De mannequin à comédienne

Léa Girard Nadeau est un visage de plus en plus connu dans le milieu de la télévision québécoise. La jeune femme, qui a grandi au Lac-Saint-Jean, vit à Montréal depuis une dizaine d’années, où elle réalise son rêve de comédienne.

C’est d’abord en étant mannequin et en participant à des publicités qu’elle a doucement obtenu des opportunités vers des rôles à la télévision.

Dès l’âge de 19 ans, du haut de ses cinq pieds et sept pouces, elle constate que son travail de mannequin lui permet de voyager au Japon, en Espagne, aux États-Unis et aux autres coins du Canada.

La plupart du temps, elle se déplace avec sa petite Violet, une chienne croisée bouledogue français de quatre ans. « Comme je fais beaucoup d’anxiété, c’est mon support émotif. Depuis qu’elle est toute petite, je l’amène avec moi partout. C’est une thérapeute dans l’âme », raconte avec tendresse la fière complice de Violet. Dès qu’elle me sent anxieuse, elle vient se blottir sur moi et ça me calme. »

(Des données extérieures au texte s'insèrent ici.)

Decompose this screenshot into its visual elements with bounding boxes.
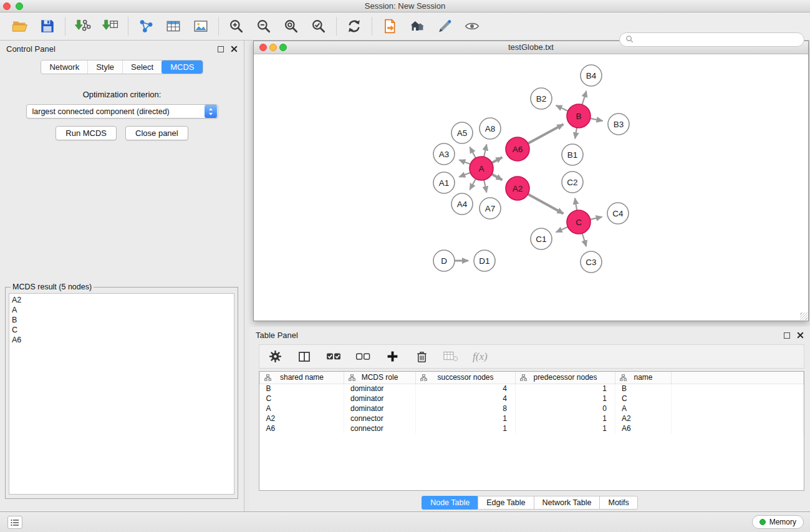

Violet agit comme support émotif quand Léa Girard Nadeau est plus anxieuse.

Son rythme de vie est en partie responsable de son anxiété. « Je ne sais jamais quand je vais travailler. Des fois, je le sais juste la veille. Je n’ai pas de routine et je dois souvent annuler mes projets personnels pour un contrat de publicité de dernière minute. C’est difficile de ne pas avoir de stabilité », mentionne Léa.

Même si son mode de vie donne parfois le vertige, son travail lui fait vivre des expériences extraordinaires.

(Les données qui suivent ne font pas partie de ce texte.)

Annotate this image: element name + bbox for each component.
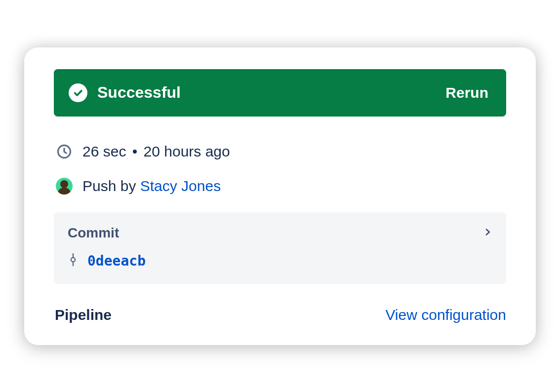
- pipeline-title: Pipeline: [55, 307, 112, 323]
- rerun-button[interactable]: Rerun: [445, 84, 488, 101]
- avatar: [56, 178, 73, 195]
- clock-icon: [56, 143, 73, 160]
- commit-title: Commit: [68, 225, 119, 241]
- commit-hash-link[interactable]: 0deeacb: [87, 253, 146, 269]
- bullet-separator: •: [126, 143, 143, 159]
- pipeline-card: Successful Rerun 26 sec • 20 hours ago: [24, 47, 536, 345]
- timeago: 20 hours ago: [144, 143, 230, 159]
- view-configuration-link[interactable]: View configuration: [385, 307, 506, 323]
- status-banner: Successful Rerun: [54, 69, 506, 117]
- event-text: Push by Stacy Jones: [82, 178, 221, 195]
- author-link[interactable]: Stacy Jones: [140, 178, 221, 194]
- duration: 26 sec: [82, 143, 126, 159]
- pipeline-row: Pipeline View configuration: [54, 284, 506, 323]
- card-inner: Successful Rerun 26 sec • 20 hours ago: [24, 69, 536, 323]
- commit-node-icon: [70, 253, 77, 268]
- success-check-icon: [69, 83, 87, 102]
- timing-text: 26 sec • 20 hours ago: [82, 143, 230, 160]
- meta-section: 26 sec • 20 hours ago Push by Stacy Jone…: [54, 117, 506, 195]
- commit-header: Commit: [68, 225, 492, 241]
- status-left: Successful: [69, 83, 181, 102]
- author-row: Push by Stacy Jones: [56, 178, 506, 195]
- commit-box[interactable]: Commit 0deeacb: [54, 212, 506, 284]
- timing-row: 26 sec • 20 hours ago: [56, 143, 506, 160]
- chevron-right-icon: [483, 228, 492, 238]
- svg-point-2: [71, 258, 75, 262]
- commit-row: 0deeacb: [68, 253, 492, 269]
- event-prefix: Push by: [82, 178, 136, 194]
- status-label: Successful: [97, 83, 181, 102]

Quand Léa Girard Nadeau obtient un contrat de photo, Violet attend parfois sa précieuse humaine dans la salle de maquillage.

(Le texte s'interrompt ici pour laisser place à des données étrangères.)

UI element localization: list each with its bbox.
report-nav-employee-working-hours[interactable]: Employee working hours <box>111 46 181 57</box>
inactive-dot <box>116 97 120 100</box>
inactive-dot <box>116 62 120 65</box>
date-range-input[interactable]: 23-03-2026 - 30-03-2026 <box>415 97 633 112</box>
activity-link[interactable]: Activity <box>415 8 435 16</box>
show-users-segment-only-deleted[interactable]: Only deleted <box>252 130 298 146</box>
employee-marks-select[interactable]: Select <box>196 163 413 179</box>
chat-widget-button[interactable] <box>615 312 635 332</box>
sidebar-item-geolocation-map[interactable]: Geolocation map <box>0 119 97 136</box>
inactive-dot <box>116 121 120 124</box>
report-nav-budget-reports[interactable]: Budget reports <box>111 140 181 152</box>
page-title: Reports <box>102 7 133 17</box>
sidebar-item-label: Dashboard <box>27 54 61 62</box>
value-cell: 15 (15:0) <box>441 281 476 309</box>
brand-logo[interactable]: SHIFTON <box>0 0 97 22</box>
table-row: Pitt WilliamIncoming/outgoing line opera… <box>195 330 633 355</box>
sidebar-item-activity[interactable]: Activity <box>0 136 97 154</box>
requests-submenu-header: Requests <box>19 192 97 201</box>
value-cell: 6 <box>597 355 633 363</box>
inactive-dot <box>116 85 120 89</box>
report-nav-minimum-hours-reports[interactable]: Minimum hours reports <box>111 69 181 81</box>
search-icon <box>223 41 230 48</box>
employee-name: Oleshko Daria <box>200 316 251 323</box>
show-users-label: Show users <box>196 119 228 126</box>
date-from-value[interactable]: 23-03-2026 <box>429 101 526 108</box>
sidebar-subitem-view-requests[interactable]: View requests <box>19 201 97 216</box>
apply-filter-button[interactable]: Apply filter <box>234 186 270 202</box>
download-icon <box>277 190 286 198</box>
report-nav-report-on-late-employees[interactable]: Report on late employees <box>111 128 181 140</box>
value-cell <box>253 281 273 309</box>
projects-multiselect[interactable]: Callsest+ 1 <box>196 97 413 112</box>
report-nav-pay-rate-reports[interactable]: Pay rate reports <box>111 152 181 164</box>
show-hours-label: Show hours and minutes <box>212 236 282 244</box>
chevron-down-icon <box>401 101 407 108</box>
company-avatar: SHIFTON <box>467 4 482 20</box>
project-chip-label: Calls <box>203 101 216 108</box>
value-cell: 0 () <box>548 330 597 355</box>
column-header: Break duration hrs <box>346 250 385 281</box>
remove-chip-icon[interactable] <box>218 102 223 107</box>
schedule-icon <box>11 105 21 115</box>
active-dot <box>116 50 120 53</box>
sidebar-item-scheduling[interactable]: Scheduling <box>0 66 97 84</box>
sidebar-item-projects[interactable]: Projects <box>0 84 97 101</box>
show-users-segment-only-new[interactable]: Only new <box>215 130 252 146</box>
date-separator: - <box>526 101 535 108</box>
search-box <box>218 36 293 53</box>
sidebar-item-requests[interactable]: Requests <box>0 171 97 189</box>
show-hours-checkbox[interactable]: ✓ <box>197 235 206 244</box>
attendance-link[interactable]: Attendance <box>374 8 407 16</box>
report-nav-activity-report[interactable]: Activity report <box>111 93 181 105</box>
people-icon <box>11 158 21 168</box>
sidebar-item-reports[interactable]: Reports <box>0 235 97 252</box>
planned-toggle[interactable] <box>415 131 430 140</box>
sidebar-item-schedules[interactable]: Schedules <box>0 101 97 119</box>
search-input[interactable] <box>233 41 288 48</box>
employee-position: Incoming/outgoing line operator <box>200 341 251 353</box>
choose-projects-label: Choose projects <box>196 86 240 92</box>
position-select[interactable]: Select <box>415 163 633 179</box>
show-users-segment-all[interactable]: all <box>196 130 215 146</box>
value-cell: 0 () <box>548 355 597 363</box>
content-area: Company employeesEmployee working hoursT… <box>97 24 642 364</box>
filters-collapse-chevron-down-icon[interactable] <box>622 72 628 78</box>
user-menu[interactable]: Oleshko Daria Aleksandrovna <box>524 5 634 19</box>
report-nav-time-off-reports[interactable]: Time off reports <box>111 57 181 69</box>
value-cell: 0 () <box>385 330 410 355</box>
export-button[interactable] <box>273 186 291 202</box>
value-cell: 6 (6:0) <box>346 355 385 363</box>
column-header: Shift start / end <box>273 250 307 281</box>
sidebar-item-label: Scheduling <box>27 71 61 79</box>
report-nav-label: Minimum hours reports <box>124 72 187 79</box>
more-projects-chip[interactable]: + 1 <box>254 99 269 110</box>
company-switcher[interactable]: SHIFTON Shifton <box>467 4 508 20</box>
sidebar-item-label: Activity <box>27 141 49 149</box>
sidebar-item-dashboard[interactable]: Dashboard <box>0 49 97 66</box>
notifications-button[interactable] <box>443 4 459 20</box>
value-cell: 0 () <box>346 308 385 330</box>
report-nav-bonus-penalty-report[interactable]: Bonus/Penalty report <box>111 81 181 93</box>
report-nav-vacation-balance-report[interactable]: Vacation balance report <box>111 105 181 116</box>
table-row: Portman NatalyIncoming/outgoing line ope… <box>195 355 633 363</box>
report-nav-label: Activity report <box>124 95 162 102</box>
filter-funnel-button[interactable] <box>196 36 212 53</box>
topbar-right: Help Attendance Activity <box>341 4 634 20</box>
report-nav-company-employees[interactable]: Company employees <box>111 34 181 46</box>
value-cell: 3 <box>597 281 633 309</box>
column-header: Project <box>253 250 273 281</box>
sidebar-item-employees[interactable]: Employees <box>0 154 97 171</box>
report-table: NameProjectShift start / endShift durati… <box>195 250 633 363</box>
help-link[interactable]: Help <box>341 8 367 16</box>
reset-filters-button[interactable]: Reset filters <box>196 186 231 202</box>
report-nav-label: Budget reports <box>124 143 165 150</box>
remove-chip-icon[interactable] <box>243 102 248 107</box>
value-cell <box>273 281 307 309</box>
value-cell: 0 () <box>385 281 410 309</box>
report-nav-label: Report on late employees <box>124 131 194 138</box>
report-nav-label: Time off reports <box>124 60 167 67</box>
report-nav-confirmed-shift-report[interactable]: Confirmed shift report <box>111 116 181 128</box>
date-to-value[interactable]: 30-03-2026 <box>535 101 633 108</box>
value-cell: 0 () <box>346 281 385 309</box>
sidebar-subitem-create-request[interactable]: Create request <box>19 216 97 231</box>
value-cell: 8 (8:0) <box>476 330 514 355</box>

Son passage à l’émission le Banquier lui a ouvert bien des portes. « C’est ce qui m’a permis d’entrer dans le milieu », remarque-t-elle. Celle qui faisait partie des Beautés a aussi eu le privilège d’interviewer les participants. C’est ce qui lui a permis d’obtenir des crédits afin de décrocher ses premiers rôles. « Avant d’avoir un rôle, il faut faire 30 présences parlées à la télévision. Le Banquier et les publicités que j’ai faites m’ont donné les crédits nécessaires. »

Depuis ce temps, elle cumule les rôles dans Fugueuse 2, 5e Rang, Les Invisibles, Les Pêcheurs, etc. En ce moment, côté tournage télévisuel, c’est la période tranquille. « Il y a moins de production quand il fait froid. Ça va reprendre en avril », souligne la comédienne. C’est pourquoi elle continue ses contrats de mannequin pour des boutiques comme Reitmans, Laura, Sears, Simons, Suzy Shier, etc.

Violet accompagne à l’occasion Léa Girard Nadeau dans de grands évènements. Les voici à Toronto au TIFF (Toronto International Film Festival) en 2018.

Sensible envers les animaux, elle fait aussi du bénévolat pour deux organismes, dont un qui vient en aide aux chimpanzés. Léa avoue avoir une connexion depuis toujours avec les bêtes. Cet amour l’a même poussée à devenir végétarienne.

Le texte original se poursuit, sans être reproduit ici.